A gentleman I recently met who is doing the Crossfit program in Oakland, Ca recently asked me a simple yet interesting question. “What about strength? Can Rolfing make you stronger?” I thought about it a moment and asked him, “If you strapped on a bunch of weights all over a car do you think you would be getting full use of all it’s available horsepower?” He seemed somewhat satisfied but allow me to elucidate a bit further.

The Crossfit community are familiar with the idea of functional strength. I don’t know what terminology they prefer but in a nutshell these are methods that exercise muscle chains instead of isolative movements that will result in strength gains and bigger muscles but don’t usually approximate the activities for which we we actually use our bodies. This is where the term functional strength comes from. In terms of what I must know as a manual and movement therapist, anatomy is important but in terms of kinesiology, not so much. If we operated in a vaccuum (no gravity) the use of goniometers * and treating single muscle units would be more useful. A lot of environmental factors may change eg. walking surface, topography, temperature, etc. but gravity is the ubiquitous one.

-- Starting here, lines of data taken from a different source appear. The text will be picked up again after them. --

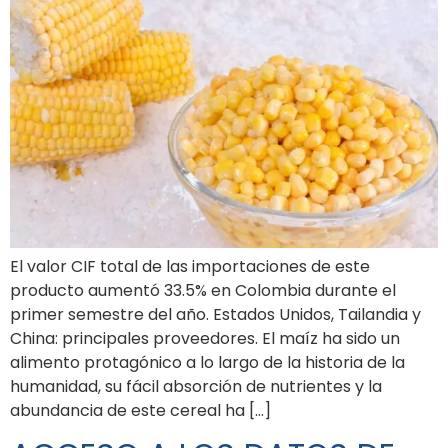
El valor CIF total de las importaciones de este
producto aumentó 33.5% en Colombia durante el
primer semestre del año. Estados Unidos, Tailandia y
China: principales proveedores. El maíz ha sido un
alimento protagónico a lo largo de la historia de la
humanidad, su fácil absorción de nutrientes y la
abundancia de este cereal ha […]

Gravity is the thing that makes movements happen from the base of stability through the skeleton all the way to to the gesture or action. If I were to toss you a ball guess what the first muscle to fire would be? Surprisingly it’s the the deep calf muscle called the Soleus. In Kinesiology these order/patterns are call schemas. Interestingly if I threw a Cinder block to you the schema would change drastically and your center of gravity would lower the anterior ams would have less tone, and muscles of the leg would ready themselves for more stability. Anything that interferes with what I will call a muscle chain is getting in the way of efficiency. Nowhere is this more relevant than in basic actions such as walking, breathing, picking something heavy up, reaching, looking around, swallowing (again think basic functions people because feeding is a basic function). Another important thing to understand is that muscles act in reciprocal pairs. When the biceps brachii muscle contracts the triceps relaxes. Except often there is a bias on one side. Without a balanced relationship the overall function of the joint that said muscles cross will not function optimally. Simply put manual therapy can help to change the bias of muscles crossing a joint.  So if the question were “can Rolfing make me look ripped?” Sorry to say but no that is what the kettlebells are for. But if we are looking for “balance” and efficiency then this is an obvious goal that can be improved upon.

So yes we can improve on the effectiveness or function of the basic movements that we need to be strong, happy, and expressive human beings. Through careful assessment a trained Rolfer can look at movements that you have difficulty with and then build upon them through manual therapy and reassessment. A body that is in balance will train more balanced as well. Where we are tight we stay tight often. If you can’t bend those knees then your squats are not a productive part of your exercise regime. We want muscles to flex and extend with uniformity and brilliance.

* An instrument for the precise measurement of angles between joints.